Ostatnio media są pełne informacji o zdrowotnych właściwościach zielonej herbaty – zawartości antyoksydantów, właściwościach zmniejszających ryzyko wystąpienia raka , wzmacniania układu odpornościowego…
Niestety nie każdemu zielona herbata smakuje
jak to zmienić dowiesz się z niniejszego artykułu.
Większość problemów powoduje złe parzenie herbaty – oto kilka rad jak to robić poprawnie:
Woda: świeża, zimna i filtrowana
Nigdy nie używaj bezpośrednio chlorowanej wody! Woda, a właściwie jej jakość będzie głównych czynnikiem jakości naparu jaki przygotujesz. Jeśli w miejscu w którym mieszkasz woda nie jest zbyt dobra użyj fitru do wody (np. Brita lub podobnego), odnosi się to tez do twardej wody, ostatecznie możesz kupić wodę źródlaną …
Nie używaj bezpośrednio wrzątku
Pozwól aby woda po zagotowaniu wystygła odrobinę – im gorętsza woda tym większa będzie zawartość w wywarze tanin a co za tym idzie herbata będzie bardziej gorzkawa w smaku.

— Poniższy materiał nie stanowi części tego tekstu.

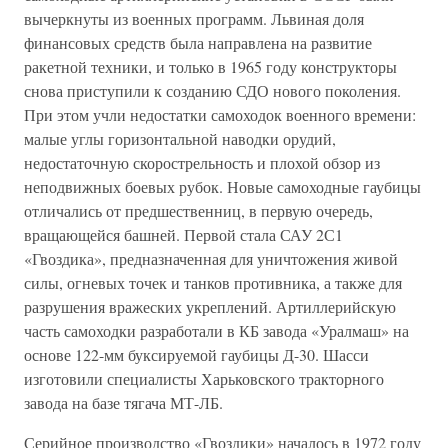
вычеркнуты из военных программ. Львиная доля
финансовых средств была направлена на развитие
ракетной техники, и только в 1965 году конструкторы
снова приступили к созданию СДО нового поколения.
При этом учли недостатки самоходок военного времени:
малые углы горизонтальной наводки орудий,
недостаточную скорострельность и плохой обзор из
неподвижных боевых рубок. Новые самоходные гаубицы
отличались от предшественниц, в первую очередь,
вращающейся башней. Первой стала САУ 2С1
«Гвоздика», предназначенная для уничтожения живой
силы, огневых точек и танков противника, а также для
разрушения вражеских укреплений. Артиллерийскую
часть самоходки разработали в КБ завода «Уралмаш» на
основе 122-мм буксируемой гаубицы Д-30. Шасси
изготовили специалисты Харьковского тракторного
завода на базе тягача МТ-ЛБ.
Серийное производство «Гвоздики» началось в 1972 году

Pozwól wodzie ostygnąć przez 5 do 10 min, dopiero później ją zalej.
Nie parz zbyt długo
Czas parzenia też ma wpływ na jakość i smak herbaty zaleca się około2-3 minut dla chińskich herbat (1-2 dla japońskich – które są mocniejsze) – aby ten proces można było kontrolować – lepiej zaopatrzyć się w sitko do parzenia herbaty – dowolnego Tylku jeśli tylko spełnia swoją funkcje – będzie dobre.
No i oczywiście najlepszy efekt otrzyma się w dzbanku… ot taka odrobina należytego snobizmu, a właściwie to tylko wypleniona przez torebki i inne takie wynalazki dobra praktyka.
A na koniec co najważniejsze
Zawsze używaj herbaty liściastej – ta w torebkach to herbata niższej jakości (z reguły)- ta liściasta na pewno pozwoli uzyskać „lepsza filiżankę”.
Co do słodzenia teoretycznie zielonej herbaty się nie słodzi, ale jeśli już słodzimy (nie ma tym nic złego) to użyj cukru – słodziki wszelkiej maści tylko psują smak – jeśli nie chcesz używać cukru pij „gorzką” .
Spróbuj różnych mieszanek
Zielona herbata świetnie łączy się na przykład z kwiatami jaśminu, mieszkanki rozmaitej maści można kupić w sklepach typu Five O’Clock, polecam równie bodajże „Mystic Nepal” Liptona z kwiatami jaśminu i odrobiną imbiru.
Życzę Państwu miłej popołudniowej harbatki.